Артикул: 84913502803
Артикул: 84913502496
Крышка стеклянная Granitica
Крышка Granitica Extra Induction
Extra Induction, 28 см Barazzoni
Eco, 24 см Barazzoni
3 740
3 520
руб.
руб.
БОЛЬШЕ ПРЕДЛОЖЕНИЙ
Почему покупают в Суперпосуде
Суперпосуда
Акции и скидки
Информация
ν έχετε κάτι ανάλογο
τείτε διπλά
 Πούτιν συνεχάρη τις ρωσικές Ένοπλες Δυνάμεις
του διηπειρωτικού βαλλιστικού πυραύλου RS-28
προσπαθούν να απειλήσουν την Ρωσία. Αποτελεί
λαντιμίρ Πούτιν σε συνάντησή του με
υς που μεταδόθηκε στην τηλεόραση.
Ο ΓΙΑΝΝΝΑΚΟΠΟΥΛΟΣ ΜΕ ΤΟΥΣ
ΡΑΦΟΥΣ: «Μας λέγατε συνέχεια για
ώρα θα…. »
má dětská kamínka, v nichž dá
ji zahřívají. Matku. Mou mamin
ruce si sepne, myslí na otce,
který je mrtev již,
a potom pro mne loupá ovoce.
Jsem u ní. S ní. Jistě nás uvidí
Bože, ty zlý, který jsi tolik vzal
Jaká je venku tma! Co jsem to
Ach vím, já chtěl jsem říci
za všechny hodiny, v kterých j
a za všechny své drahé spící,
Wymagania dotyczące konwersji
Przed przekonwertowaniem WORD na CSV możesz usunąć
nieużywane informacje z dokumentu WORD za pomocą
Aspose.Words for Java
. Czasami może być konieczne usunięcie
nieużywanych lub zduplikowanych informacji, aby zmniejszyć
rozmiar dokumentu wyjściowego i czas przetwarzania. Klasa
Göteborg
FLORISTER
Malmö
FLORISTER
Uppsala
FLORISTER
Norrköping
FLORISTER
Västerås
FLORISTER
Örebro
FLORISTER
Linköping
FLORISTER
# # # # #
## WHAT THE EXERCISE ASKS
Write out the whole listing exactly.

## YOUR RESPONSE
Артикул: 84913502803
Артикул: 84913502496
Крышка стеклянная Granitica
Крышка Granitica Extra Induction
Extra Induction, 28 см Barazzoni
Eco, 24 см Barazzoni
3 740
3 520
руб.
руб.
БОЛЬШЕ ПРЕДЛОЖЕНИЙ
Почему покупают в Суперпосуде
Суперпосуда
Акции и скидки
Информация
ν έχετε κάτι ανάλογο
τείτε διπλά
 Πούτιν συνεχάρη τις ρωσικές Ένοπλες Δυνάμεις
του διηπειρωτικού βαλλιστικού πυραύλου RS-28
προσπαθούν να απειλήσουν την Ρωσία. Αποτελεί
λαντιμίρ Πούτιν σε συνάντησή του με
υς που μεταδόθηκε στην τηλεόραση.
Ο ΓΙΑΝΝΝΑΚΟΠΟΥΛΟΣ ΜΕ ΤΟΥΣ
ΡΑΦΟΥΣ: «Μας λέγατε συνέχεια για
ώρα θα…. »
má dětská kamínka, v nichž dá
ji zahřívají. Matku. Mou mamin
ruce si sepne, myslí na otce,
který je mrtev již,
a potom pro mne loupá ovoce.
Jsem u ní. S ní. Jistě nás uvidí
Bože, ty zlý, který jsi tolik vzal
Jaká je venku tma! Co jsem to
Ach vím, já chtěl jsem říci
za všechny hodiny, v kterých j
a za všechny své drahé spící,
Wymagania dotyczące konwersji
Przed przekonwertowaniem WORD na CSV możesz usunąć
nieużywane informacje z dokumentu WORD za pomocą
Aspose.Words for Java
. Czasami może być konieczne usunięcie
nieużywanych lub zduplikowanych informacji, aby zmniejszyć
rozmiar dokumentu wyjściowego i czas przetwarzania. Klasa
Göteborg
FLORISTER
Malmö
FLORISTER
Uppsala
FLORISTER
Norrköping
FLORISTER
Västerås
FLORISTER
Örebro
FLORISTER
Linköping
FLORISTER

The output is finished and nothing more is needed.